Un problema dei problemi: il deficit pubblico

Atteso che i Ministri dell’attuale governo su questo argomento si stanno fra di loro accapigliando, non si può tacere sul deficit pubblico, vero problema dei problemi.
 
Noi non le conosceremo mai ma, senza di loro, saremmo apatici, indolenti, immotivati, e non staremmo lì ad ammattire, a creare imperi, a costruire strade e canali, e così via. Sono le generazioni successive alla nostra. Ve la immaginate la nostra vita se sapessimo che, dopo la nostra, non vi sarà nessuna altra generazione? E lo stesso vale, all’inverso, per le generazioni passate.
 
E’ il principio dell’eredità, della sopravvivenza nel tempo della specie; un principio che vale sotto diversi aspetti. Ad esempio, oggi abbiamo stoccate da qualche parte le scorie delle centrali termonucleari dismesse in cui i nostri predecessori producevano energia; e, passato di moda il vecchio referendum che portò all’arresto di questa attività, sembrerebbe che stiamo per riprenderla per riscaldare le nostre case, incuranti di lasciare alle generazioni successive lo stesso tipo di eredità debitamente incrementato di volume.
 
In campo finanziario le cose sono ancor più dirette: oggi ogni cittadino del nostro Paese, anche il neonato, ha un debito pubblico pro quota di qualcosa come 30.000 euro. Lo ha perché i suoi predecessori sono vissuti al di sopra delle loro possibilità, spendendo più di quanto avevano. E i nostri Ministri si accapigliano fra di loro per decidere se debba esistere e a quanto dovrà ammontare il debito pubblico che lasceremo alla generazione successiva alla nostra.
 
Stranamente, su questo problema dei problemi, i leader dei due schieramenti tacciono. Ma poi, a pensarci bene, tanto strano non è: anzi, è usuale che i leader si dedichino in maniera quasi clandestina ai problemi dei cittadini.
 
Uno dei risultati di ciò è la guerra tra bande nel governo fra la fazione a favore della spesa pubblica e quella a favore del rigore finanziario. Indipendentemente dalle ragioni dell’una e dell’altra, qualche considerazione può essere fatta.
 
La prima è che, con l’entrata in vigore dell’euro, i nostri debiti sono in moneta pesante, e non nella ballerina lira di un tempo.
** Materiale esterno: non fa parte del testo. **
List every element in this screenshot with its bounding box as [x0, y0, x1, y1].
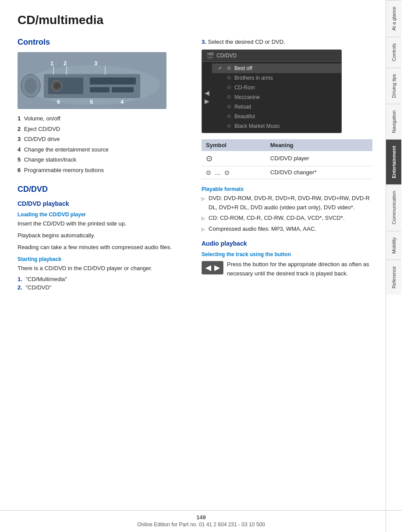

In sostanza, oggi non è più possibile pagare il debito pubblico mediante l’inflazione a due cifre della Prima Repubblica. E, comunque, quella non era una cosa bella. Tanti ricorderanno il Presidente degli Stati Uniti Ronald Reagan mettere le mani in tasca, tirar fuori una manciata di spiccioli e spiegare che si era così trasformato un dollaro. Insomma, dobbiamo rassegnarci a pagarli, i nostri debiti. Oppure li lasceremo in eredità alla prossima generazione.
 
La seconda è che non tutte le spese sono eguali; come nel bilancio di ogni famiglia una cosa è la spesa alimentare di prodotti fondamentali come pasta, carne, latte, uova e così via, un’altra cosa è la spesa per un costoso abito firmato. E non è molto proficuo continuare a sperperare denaro in iniziative senza significativo ritorno.
 
La terza è che il livello della nostra spesa pubblica determina sino ad un certo punto lo status attuale della nostra economia: quest’ultima, ormai, ha più di mira il mercato estero che non quello interno. E’ il trionfo del Made in Italy.
 
Giusto o sbagliato che sia, assomigliamo sempre di più ai tedeschi. Non a caso i tassi di incremento delle due economie, dopo la crisi globale, sono praticamente identici. L’asse Roma-Berlino, a lungo vagheggiato da Benito Mussolini in campo politico e militare, si sta oggi attuando automaticamente in campo economico nella produzione manifatturiera per l’esportazione e nel suo valore aggiunto. Con grave smacco della perfida Albione, sconfitta e messa nei guai dal suo troppo far affidamento sulla finanza.
 
Comunque sia, la guerra fra bande di Ministri, significativa peraltro dell’alto grado di partecipazione alla gestione della “cosa pubblica”, dovrebbe, forse, lasciar posto ad un attento studio della volontà dei cittadini sull’eredità finanziaria che vogliono lasciare alle loro generazioni future.

Commenti all'articolo

  • Di (---.---.---.190) 25 novembre 2009 18:18

    DEDICATO AGLI ANTI-TUTTO
    ED AGLI OPERAI CHE POTRANNO COSI’ RITORNARE
    A SPERIMENTARE COME SI STAVA MEGLIO
    CON UNA FILOSOFIA DI VITA BUCOLICA E SILVESTRE

    Adesso andate a chiedere al vostro governatore antinuclearista il dr. Ugo Cappellacci come si fa a dare ad Alcoa l’energia elettrica allo stesso prezzo della Francia che produce tale energia per il 78% del suo fabbisogno con 59 reattori elettronucleari.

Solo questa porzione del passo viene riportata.